В первый день он ничего не продал. Он любовался красивыми, как на картинках, домиками, увитыми виноградом. На прямых асфальтированных улицах, чистеньких и аккуратных, — арки с разноцветными фонариками. Он любовался этими улицами и совсем забыл, что надо бить бамбуковой палочкой в медный кружок, привязанный к ведерку, иначе никто не будет знать, что он продает рыбу.
Вспомнив об этом, он принялся колотить в пластинку, и вскоре из одного дома вышла японка. Она посмотрела на него, почему-то выругалась и ушла. Он направился дальше, продолжая бить в медяшку, пока его не окликнули. Из ворот показалась японка с корзиной в руках и удивленно спросила:
— А где же твой уголь?
Пан Чак улыбнулся:
— Я торгую рыбой.
— Почему же ты трезвонишь, как угольщик? Если все торговцы будут стучать в одинаковые пластинки, придется целый день бегать на улицу.
Так в тот раз он ничего и не продал. Потом ему объяснили, что его пластинка слишком толста, и он подобрал себе потоньше, чтобы его не путали ни с торговцем углем, ни с продавцом хурмы или игрушек. Он ходил из квартала в квартал и бил бамбуковой палочкой в медный кружок, как заправский торговец рыбой.
Случалось, что из домика выйдет японка, посмотрит на рыбу, скажет, чтобы он показал вот этого леща со всех сторон, потом посмотрит второго, третьего и, наконец поморщившись, берет самого большого.
Тогда он достает нож, быстро потрошит отобранную рыбу, счищает чешую и, сполоснув, подает покупательнице.
Чтобы не запачкать руку о Пан Чака, японка бросает на землю мелкую монету, самую мелкую, потому что сколько же можно дать за одного, хотя бы и большого, леща?
Вечером при свете кунжутки, когда старый рыбак уже спал, Пан Чак готовил уроки. И каждый день он узнавал много нового…
Пан Чак хотел только взглянуть на море и идти в город, но воспоминания нахлынули на него, одна картина сменялась другой, и он долго простоял на обрывистом берегу. Справа виднелись завод рыбьего жира компании «Ниппон Юки» и седьмой затон.

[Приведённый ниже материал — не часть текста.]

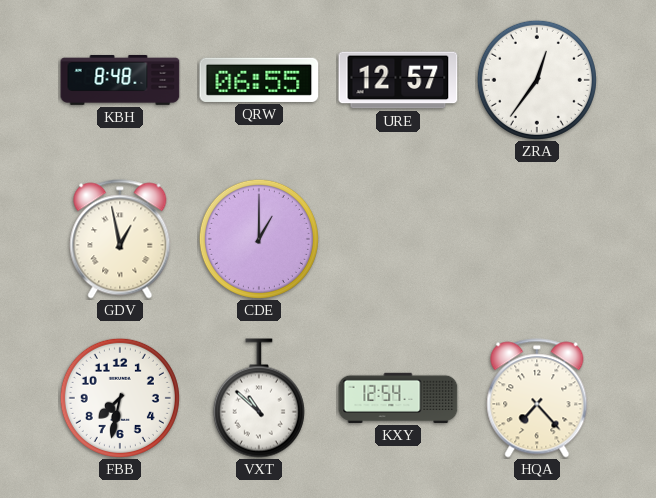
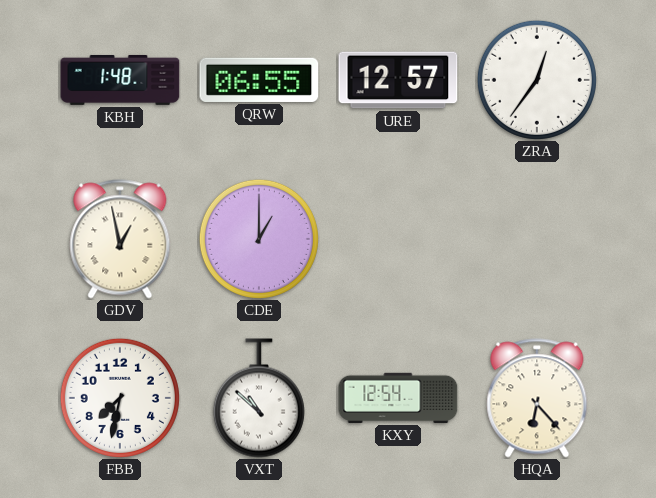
KBH: 8:48 -> 1:48
HQA: 7:23 -> 6:23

Возле старой, хорошо знакомой ему баржи Пан Чак увидел новую, такую большую, что на ней вполне могли бы разместиться все хижины с Кочжедо. Вокруг старой баржи, как и раньше, теснились джонки, и их мачты раскачивались в разные стороны. Возле новой стояло высокое рыболовное судно. Теперь уже не два, а пять резиновых рукавов всасывали и подавали рыбу наверх, на новые конвейеры. Значит, компания «Ниппон Юки» увеличила мощность завода в два с половиной раза.